- WORK TO COMPLETE
Determine the number of lines in these entries that hold the word "nwendertreffen". Give the number and nothing more.
━━━━━ RECORDS SHOWN ━━━━━
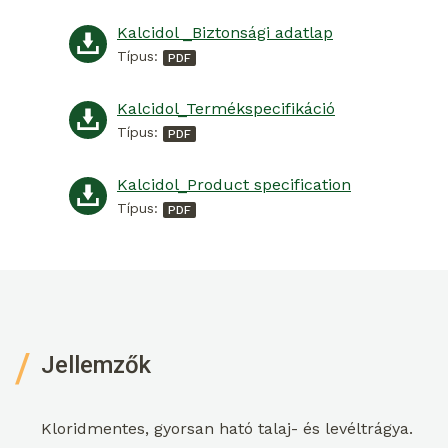
Kalcidol _Biztonsági adatlap
Típus:
Kalcidol_Termékspecifikáció
Típus:
Kalcidol_Product specification
Típus:
Jellemzők
Kloridmentes, gyorsan ható talaj- és levéltrágya.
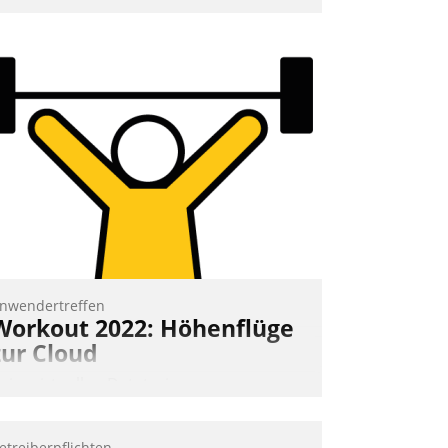
mpulse, dann wurden die Gäste selbst
ktiv und sammelten methodisch
ernetzungsideen fürs Quartier.
azwischen zeigte Datatrain, was es
eues zu bieten hat.
Nadja Hußmann
nwendertreffen
Workout 2022: Höhenflüge
zur Cloud
eim virtuellen Datatrain-
nwendertreffen am 27. April 2022
rhielten die Teilnehmerinnen und
etreiberpflichten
━━━━━
- TASK RESPONSE
2